This guide explains how broadcast works in Vona within the Cabloy monorepo.

Why broadcast matters

Broadcast lets one worker emit a message that multiple worker processes can receive and act on.

This is important because some business logic is not point-to-point background work. It is multi-worker coordination work.

Create a broadcast

Example: create a broadcast named echo in module demo-student.

bash
npm run vona :create:bean broadcast echo -- --module=demo-student

Broadcast definition

Representative shape:

typescript
@Broadcast()
export class BroadcastEcho
  extends BeanBroadcastBase<TypeBroadcastEchoJobData>
  implements IBroadcastExecute<TypeBroadcastEchoJobData>
{
  async execute(data: TypeBroadcastEchoJobData, isEmitter?: boolean) {
    if (!isEmitter) {
      console.log(`pid: ${process.pid} message: ${data.message}`);
    }
  }
}

The isEmitter flag is especially important because it lets the current worker avoid duplicating work it already performed locally.

Emit a broadcast

Representative usage:

typescript
this.scope.broadcast.echo.emit({ message: 'Hello world' });

A practical interpretation is:

  • the emitter starts the fan-out
  • every receiving worker can execute the same logic
  • the emitter can skip duplicate local work by checking isEmitter

Broadcast options

Broadcast options include:

  • instance
  • transaction

Representative decorator pattern:

typescript
@Broadcast({
  instance: true,
  transaction: true,
})
class BroadcastEcho {}

This matters because broadcast behavior may depend on tenant initialization or transactional execution guarantees.

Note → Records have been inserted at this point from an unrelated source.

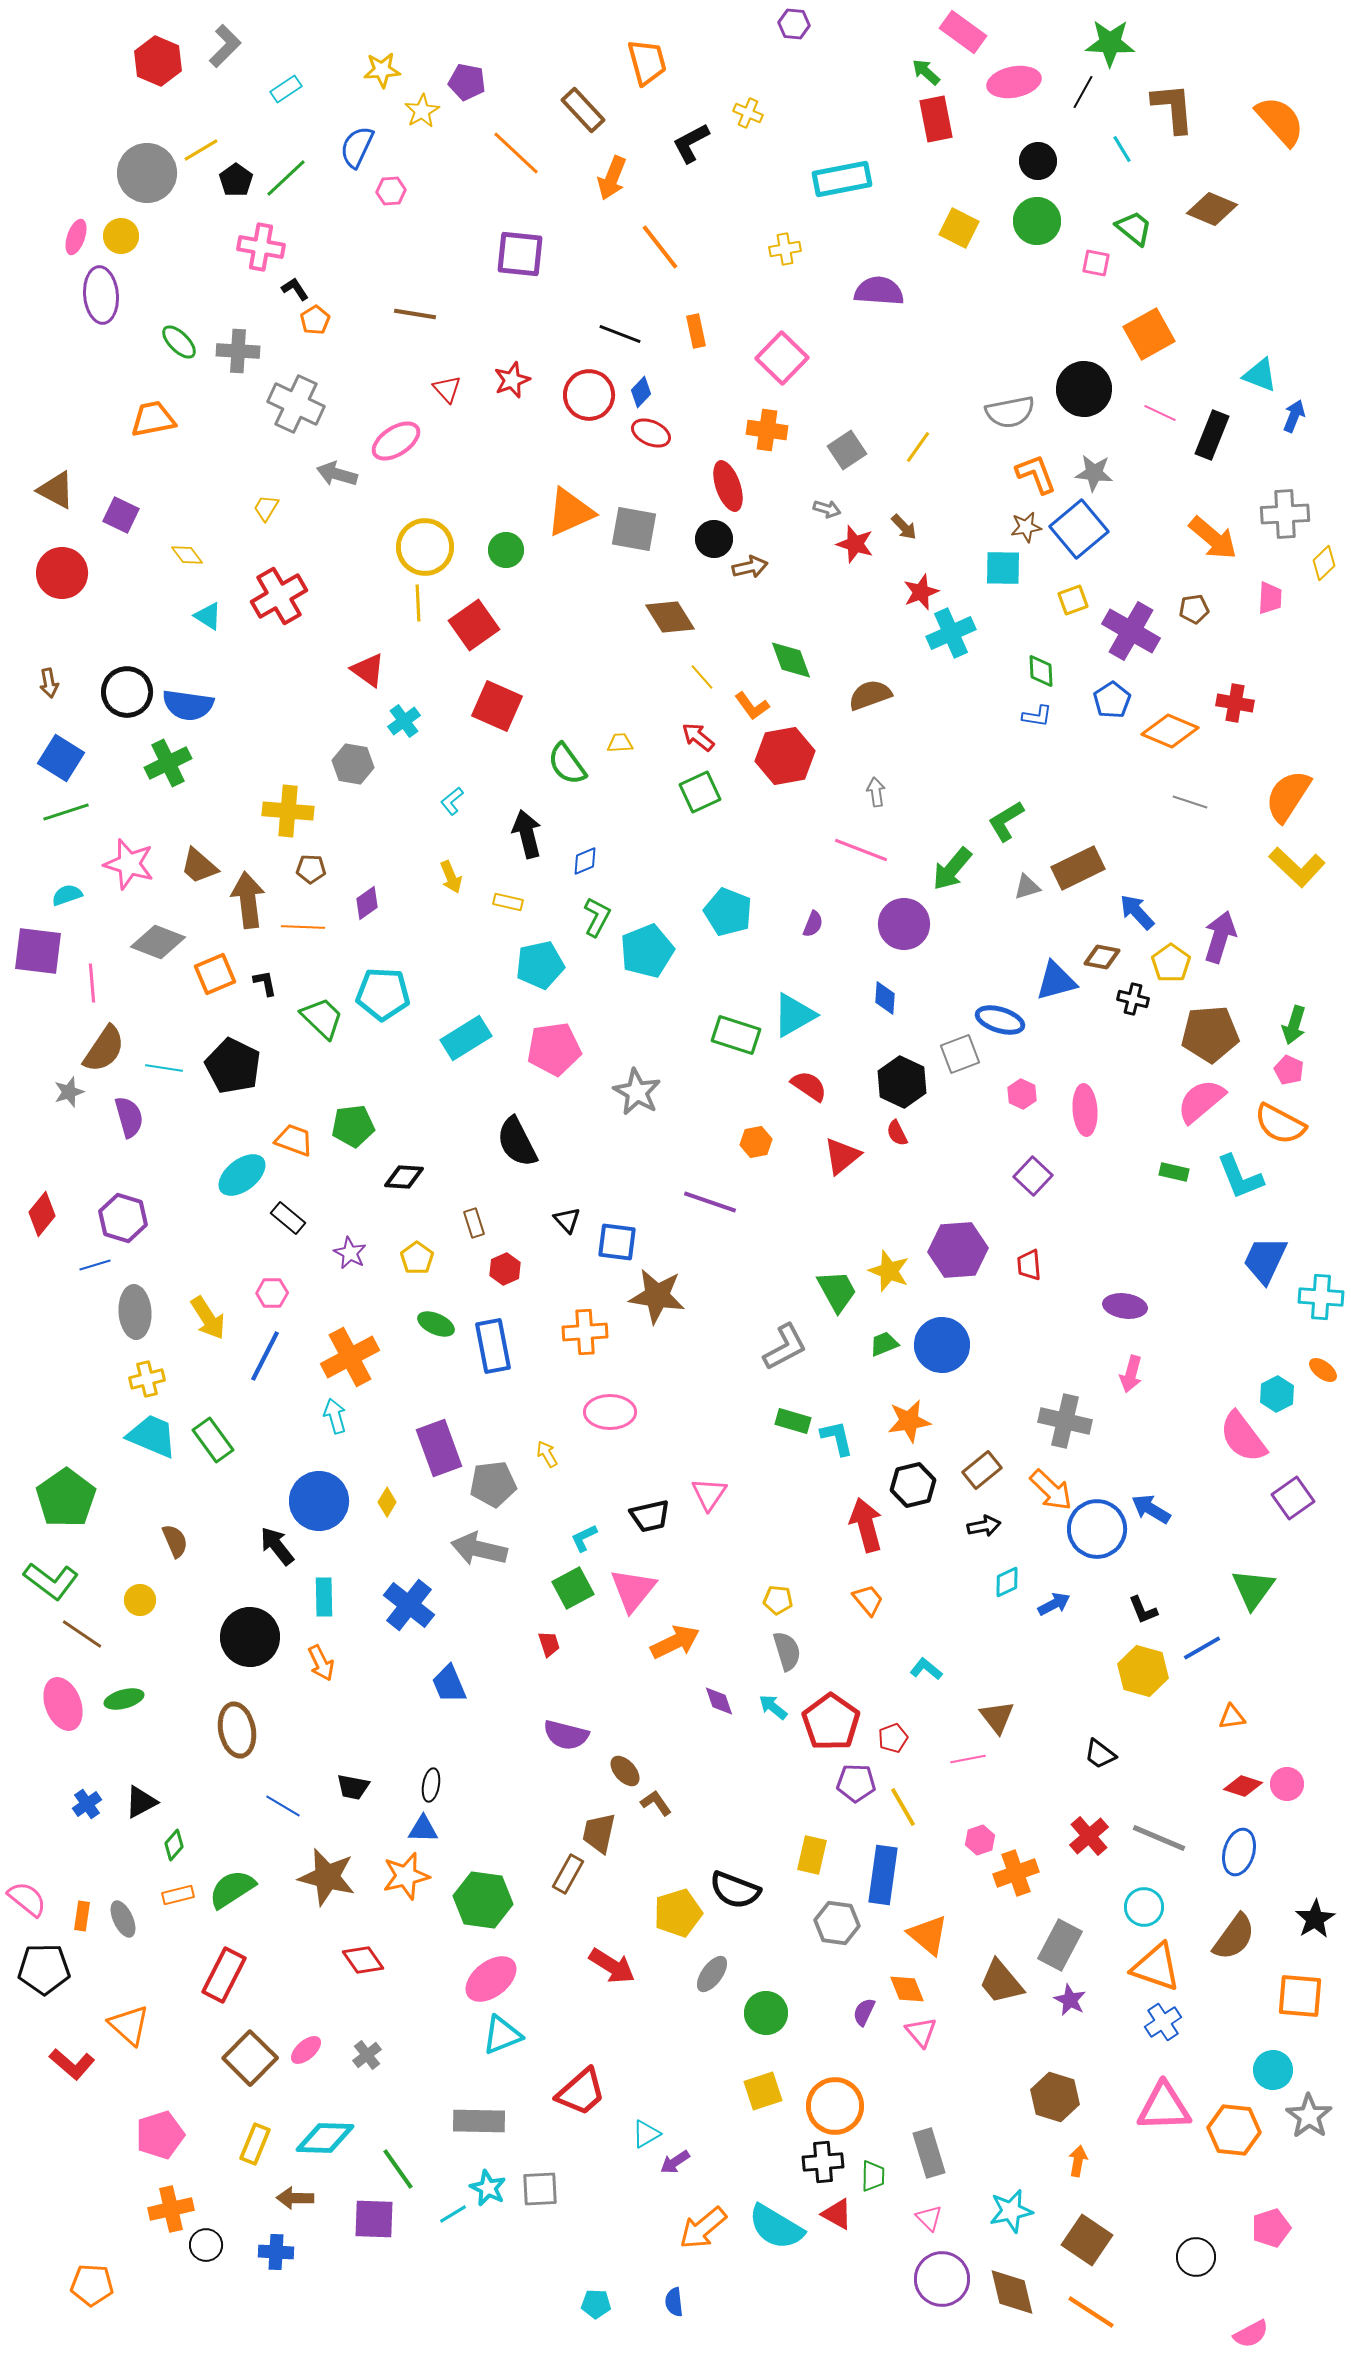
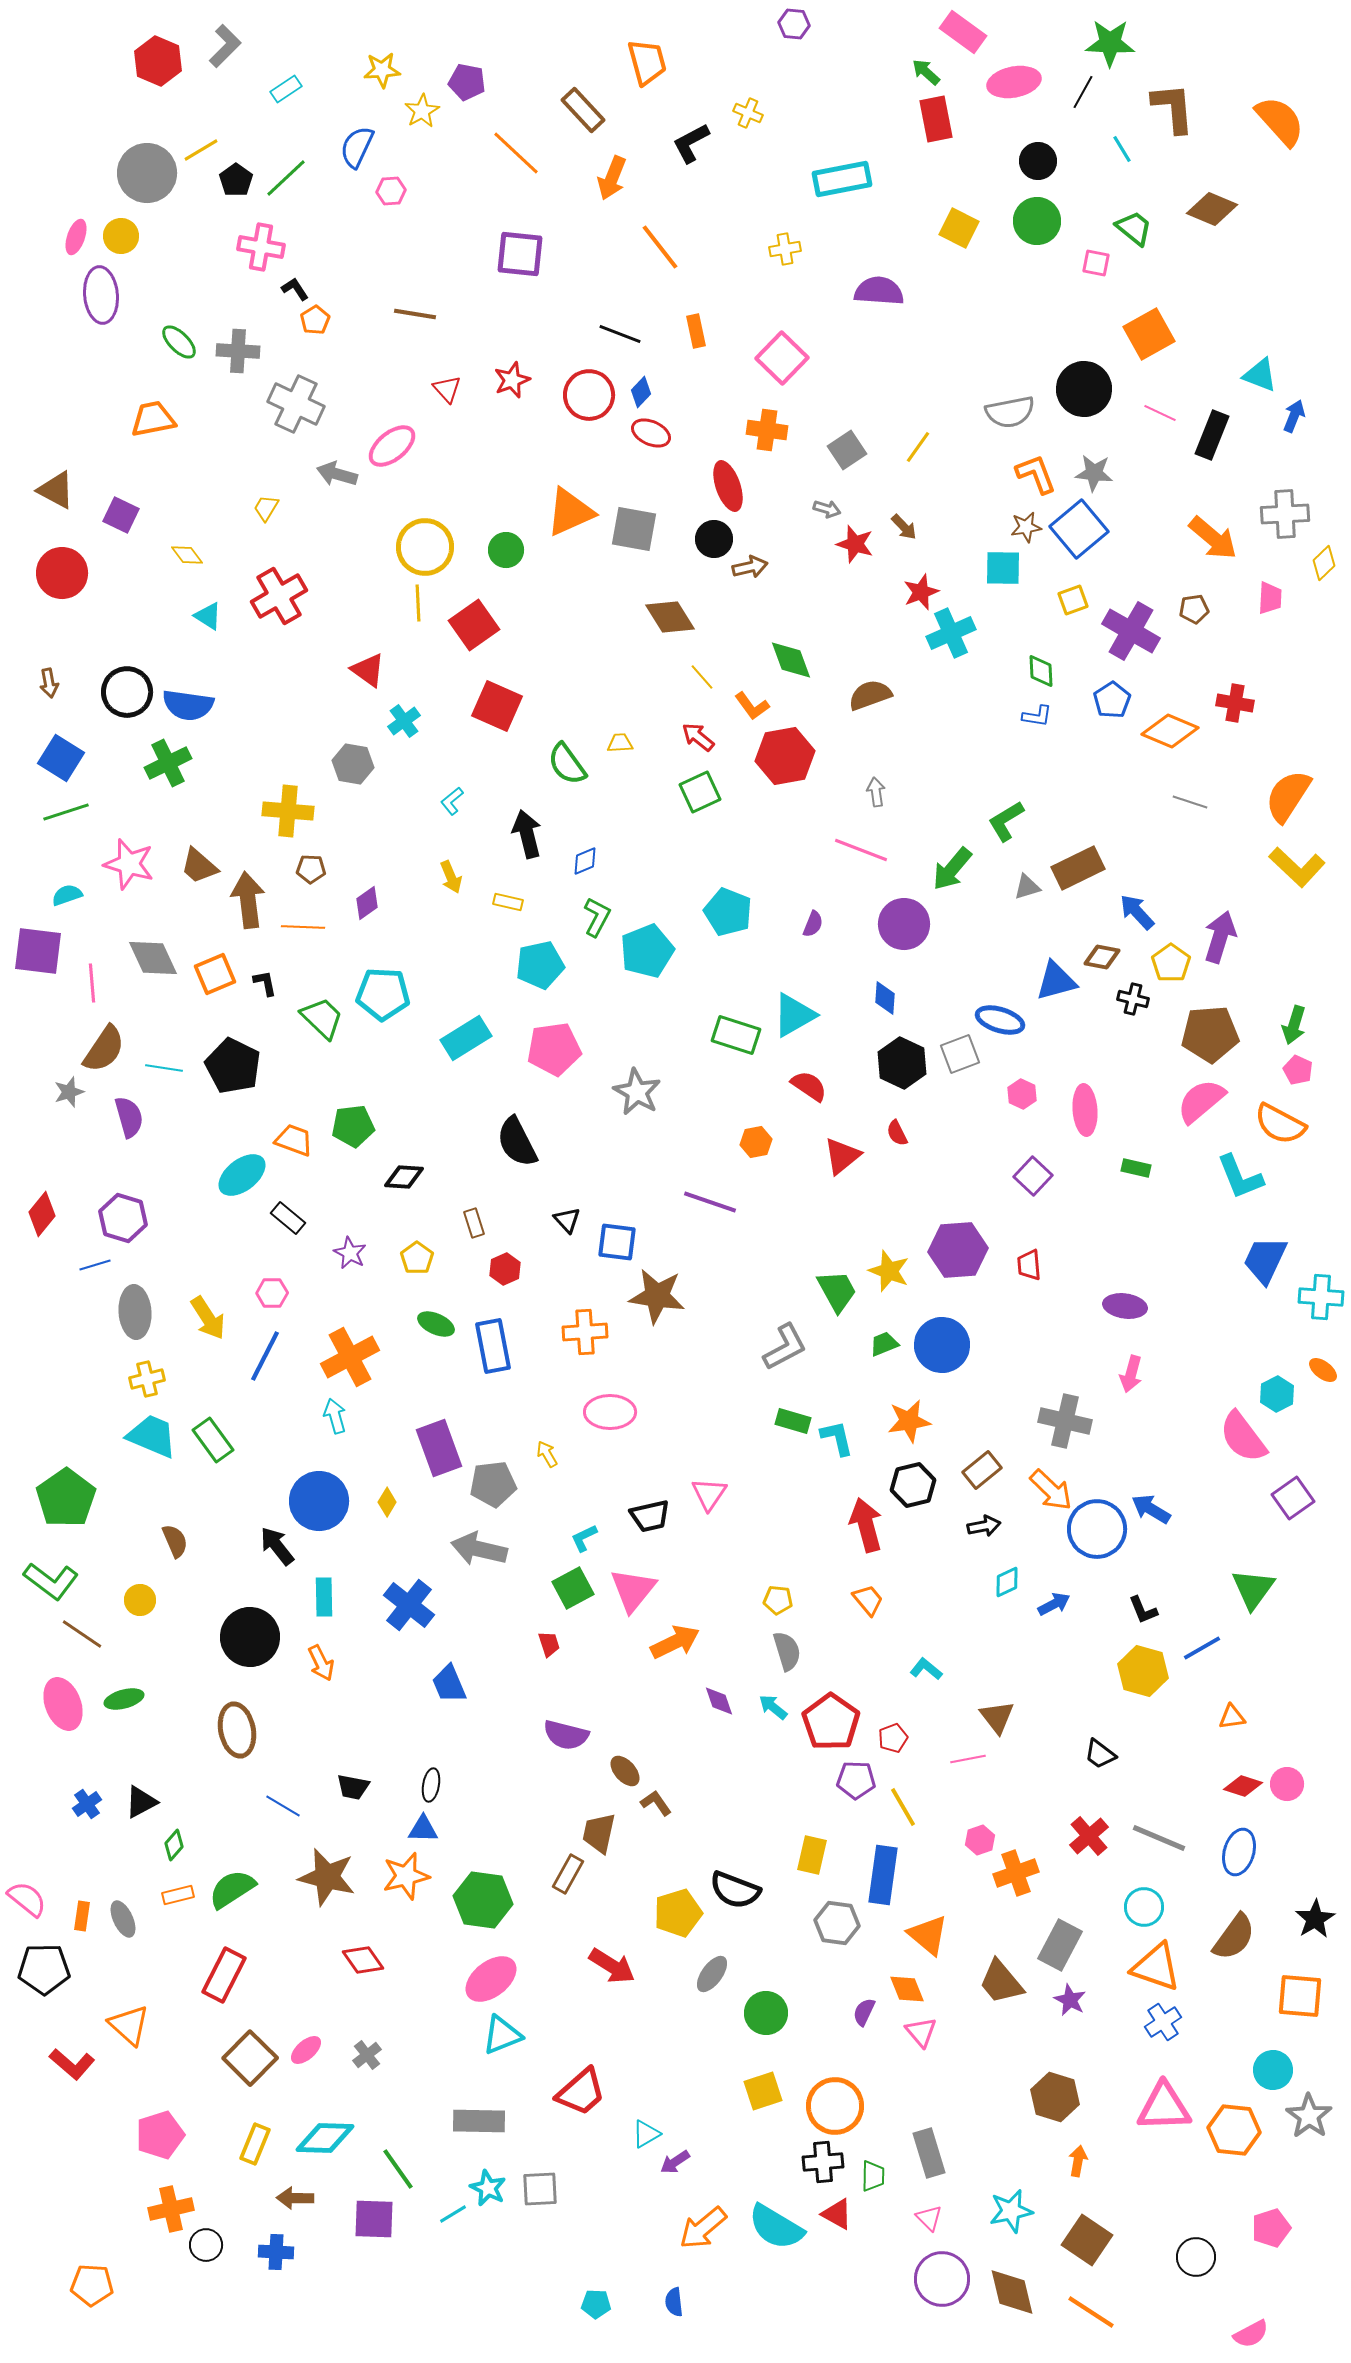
pink ellipse at (396, 441): moved 4 px left, 5 px down; rotated 6 degrees counterclockwise
gray diamond at (158, 942): moved 5 px left, 16 px down; rotated 44 degrees clockwise
pink pentagon at (1289, 1070): moved 9 px right
black hexagon at (902, 1082): moved 19 px up
green rectangle at (1174, 1172): moved 38 px left, 4 px up
purple pentagon at (856, 1783): moved 3 px up
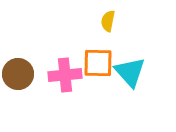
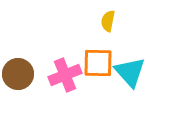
pink cross: rotated 16 degrees counterclockwise
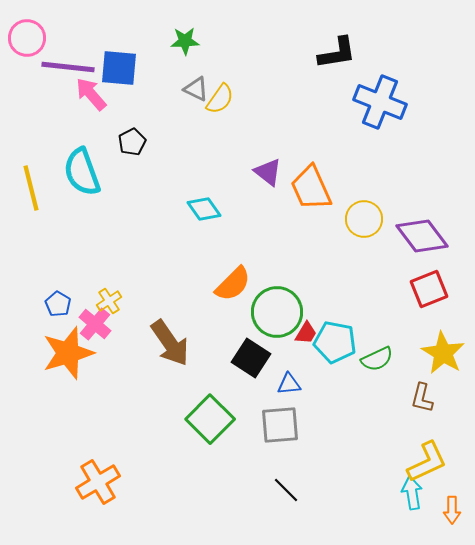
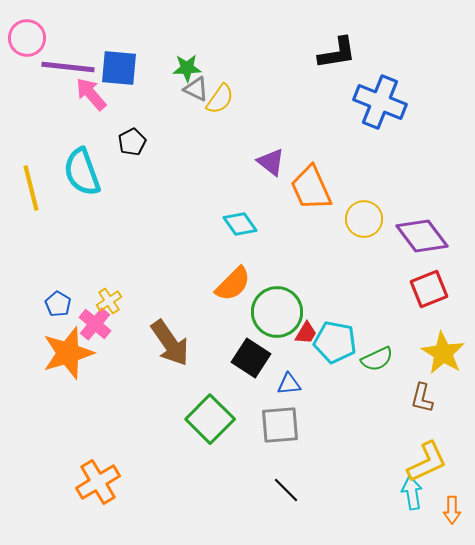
green star: moved 2 px right, 27 px down
purple triangle: moved 3 px right, 10 px up
cyan diamond: moved 36 px right, 15 px down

Configure broadcasts in app config

Broadcast options can also be overridden in app config.

Representative pattern:

typescript
config.onions = {
  broadcast: {
    'demo-student:echo': {
      instance: true,
      transaction: true,
    },
  },
};

Broadcast vs queue vs election

Read this guide together with:

A practical split is:

  • use broadcast when many workers should all receive the same signal or perform the same category of work
  • use queue when one background execution path should process a job asynchronously
  • use election when only one worker, or a fixed small number of workers, should own the responsibility

This distinction matters because all three features are distributed primitives, but they solve different coordination problems.

Relationship to backend runtime initialization

Broadcast is not the same as startup.

A useful mental model is:

  • startup initializes backend capabilities and lifecycle hooks
  • election chooses the owner for singleton-like responsibilities
  • broadcast fans out a message to many workers after the runtime is active

That keeps runtime initialization separate from runtime signaling.

Inspection

The effective broadcast list can be inspected for debugging and operational clarity.

Representative pattern:

typescript
this.bean.onion.broadcast.inspect();

Implementation checks for multi-worker broadcast changes

When evaluating multi-worker coordination needs, ask:

  1. is this really a queue job, or is it a broadcast?
  2. should the emitter worker also execute the business logic?
  3. does the logic require instance initialization?
  4. should the execution run inside a transaction?
  5. is this actually a singleton-ownership problem that belongs to election instead?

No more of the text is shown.